(Saved entries)
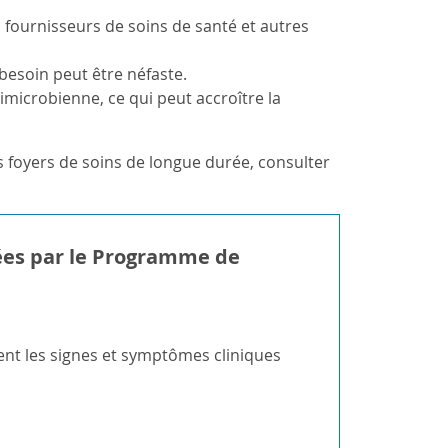
 fournisseurs de soins de santé et autres
 besoin peut être néfaste.
imicrobienne, ce qui peut accroître la
es foyers de soins de longue durée, consulter
sées par le Programme de
ent les signes et symptômes cliniques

> **INSTRUCTIONS TO FOLLOW**: Across the entries above, work out the count of lines that hold the word "peut", and state that number alone.

> **EXERCISE OUTPUT**: 2